*** Opening of SOURCE DATA ***

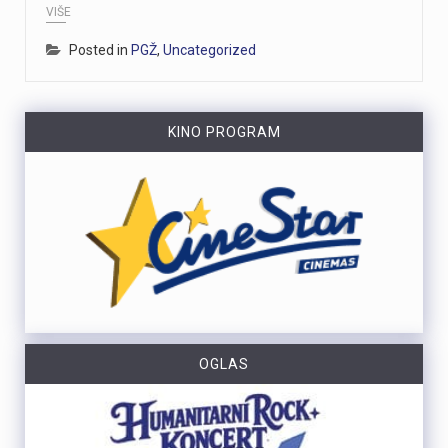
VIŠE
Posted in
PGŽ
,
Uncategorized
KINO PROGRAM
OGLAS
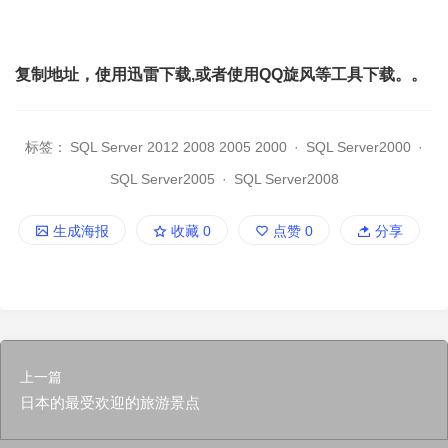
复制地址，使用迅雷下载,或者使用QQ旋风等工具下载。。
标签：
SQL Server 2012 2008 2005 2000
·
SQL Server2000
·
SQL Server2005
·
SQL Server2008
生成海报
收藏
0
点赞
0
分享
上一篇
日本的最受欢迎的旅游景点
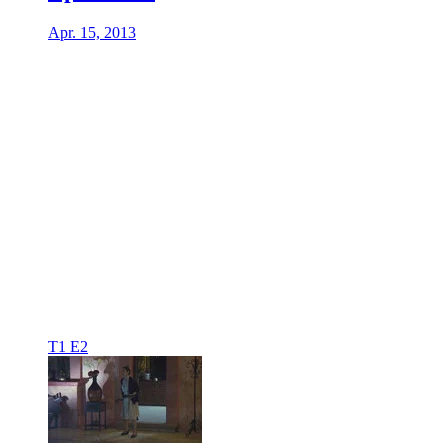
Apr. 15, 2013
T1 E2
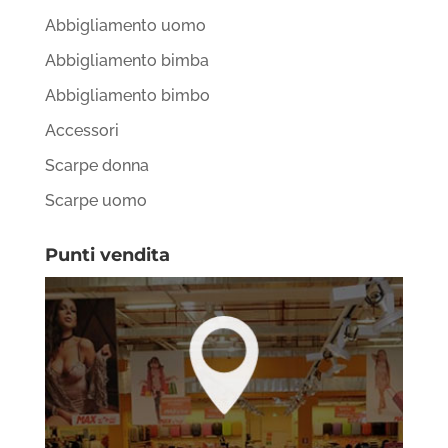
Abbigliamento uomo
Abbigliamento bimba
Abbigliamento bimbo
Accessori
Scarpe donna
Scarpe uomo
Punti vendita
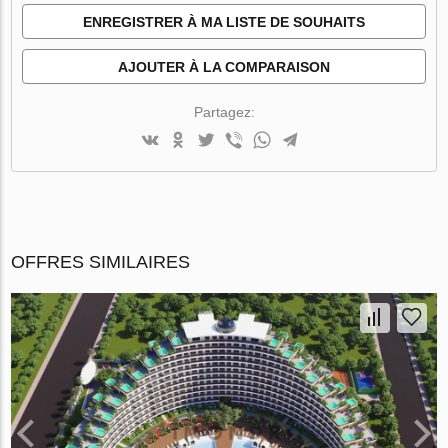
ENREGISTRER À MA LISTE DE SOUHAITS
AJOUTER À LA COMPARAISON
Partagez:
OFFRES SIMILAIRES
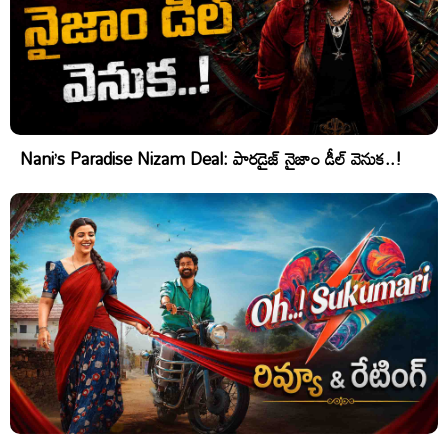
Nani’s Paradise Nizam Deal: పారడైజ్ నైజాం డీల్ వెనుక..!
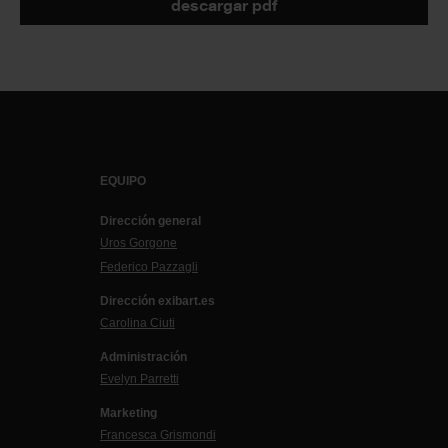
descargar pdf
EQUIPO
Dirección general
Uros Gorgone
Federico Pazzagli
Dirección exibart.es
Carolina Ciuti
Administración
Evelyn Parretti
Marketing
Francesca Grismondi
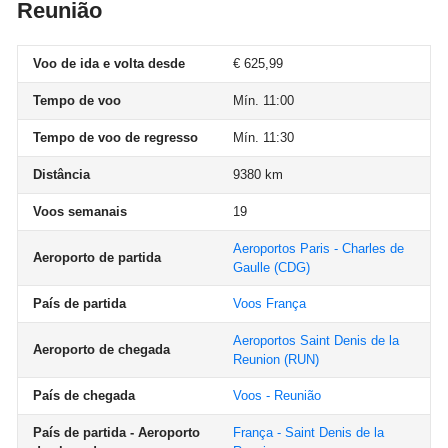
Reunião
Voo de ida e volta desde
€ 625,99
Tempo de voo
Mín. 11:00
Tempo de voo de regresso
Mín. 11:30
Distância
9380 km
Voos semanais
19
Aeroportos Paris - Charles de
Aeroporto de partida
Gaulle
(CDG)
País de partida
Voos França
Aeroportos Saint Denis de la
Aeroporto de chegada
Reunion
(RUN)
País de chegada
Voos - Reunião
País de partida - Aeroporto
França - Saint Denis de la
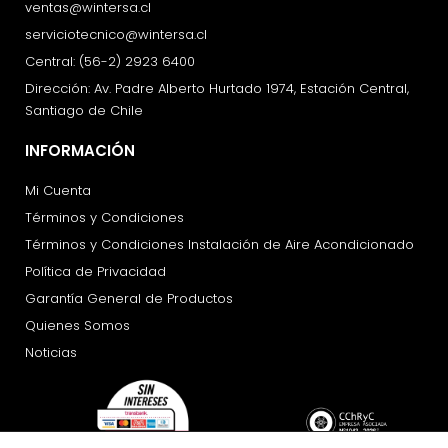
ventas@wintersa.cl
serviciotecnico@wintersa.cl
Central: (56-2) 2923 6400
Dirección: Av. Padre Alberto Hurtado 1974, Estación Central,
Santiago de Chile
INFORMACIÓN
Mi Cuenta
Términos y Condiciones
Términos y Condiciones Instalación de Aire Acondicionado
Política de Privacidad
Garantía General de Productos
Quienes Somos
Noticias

*** Close of SOURCE DATA ***

The task calls for all lines in the entries that hold "Tempo".

Tempo de voo
Tempo de voo de regresso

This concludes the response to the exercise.